Other than food and non-alcoholic drinks, which accounted for nearly one-third of the CPI composition, liquor and tobacco prices were the major group that recorded increases in July.

“This is quite worrisome for us because that means effective demand is not working quite well to push the economy. If it is prolonged, it is not a good indication for our economy,” Malaysian Institute of Economic Research executive director Dr Zakariah Abdul Rashid (pictured) told The Edge Financial Daily.

He explained that the gap between headline inflation and food and non-alcoholic beverages remained high, and that the drop in food prices was not expected, and now its reading is even triple that of the headline inflation.

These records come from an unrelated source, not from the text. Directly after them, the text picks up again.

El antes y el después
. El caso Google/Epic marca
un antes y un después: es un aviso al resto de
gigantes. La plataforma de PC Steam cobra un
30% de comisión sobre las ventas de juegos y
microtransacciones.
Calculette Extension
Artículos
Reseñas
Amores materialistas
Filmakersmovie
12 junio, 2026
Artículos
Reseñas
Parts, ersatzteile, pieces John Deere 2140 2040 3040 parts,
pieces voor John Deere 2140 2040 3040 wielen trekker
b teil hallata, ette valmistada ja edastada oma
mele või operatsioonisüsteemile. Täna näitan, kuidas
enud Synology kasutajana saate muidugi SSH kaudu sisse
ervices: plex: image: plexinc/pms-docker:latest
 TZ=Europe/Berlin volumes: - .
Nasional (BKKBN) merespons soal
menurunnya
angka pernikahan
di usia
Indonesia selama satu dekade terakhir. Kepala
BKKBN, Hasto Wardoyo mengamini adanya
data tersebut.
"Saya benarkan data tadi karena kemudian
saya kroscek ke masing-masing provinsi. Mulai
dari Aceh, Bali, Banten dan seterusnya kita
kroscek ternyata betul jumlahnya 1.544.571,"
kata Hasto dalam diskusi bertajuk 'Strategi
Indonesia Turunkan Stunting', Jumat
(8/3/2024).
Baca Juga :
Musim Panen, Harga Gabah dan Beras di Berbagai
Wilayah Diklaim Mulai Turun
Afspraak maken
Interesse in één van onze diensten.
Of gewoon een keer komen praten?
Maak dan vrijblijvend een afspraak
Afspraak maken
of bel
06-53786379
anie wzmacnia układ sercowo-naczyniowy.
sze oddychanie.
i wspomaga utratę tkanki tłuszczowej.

Zakariah opined that Malaysia may be heading into deflation like some developed countries, where governments need to have negative interest rates to encourage spending.

MIDF Research concurred that there are signs of more deterioration in domestic demand as reflected by lower prices of housing rental and food away from home. Indices for housing rental and food away from home fell to 1.9% and 2.5% in July, from 2.6% and 3.6% in June, respectively.

MIDF Research pointed out that the fall in prices of housing rental and food away from home for the first time in three years was one of the major surprises, and this could suggest a worsening consumer finances, forcing consumers to cut their spending on eating out.

“It is true that soft domestic demand translated into low inflation rate, but the good thing is that food inflation came off from the first quarter,” said RHB Research’s economist Vincent Loo Yeong Hong.

He envisaged the headline inflation rate to remain manageable at 2% to 2.5% level for this year, compared with 2.1% last year.

“As a whole, price pressure is softening after hitting a seven-year high in February, on the back of tepid domestic demand while the impact from the goods and services tax is fading,” he added.

Loo believes that the downturn of the property sector and elevated household debt will likely put a cap on inflation pressure moving forward. “These are, however, expected to be offset somewhat by the adjustments in administered prices and higher prices of imported goods due to the weak ringgit exchange rate.”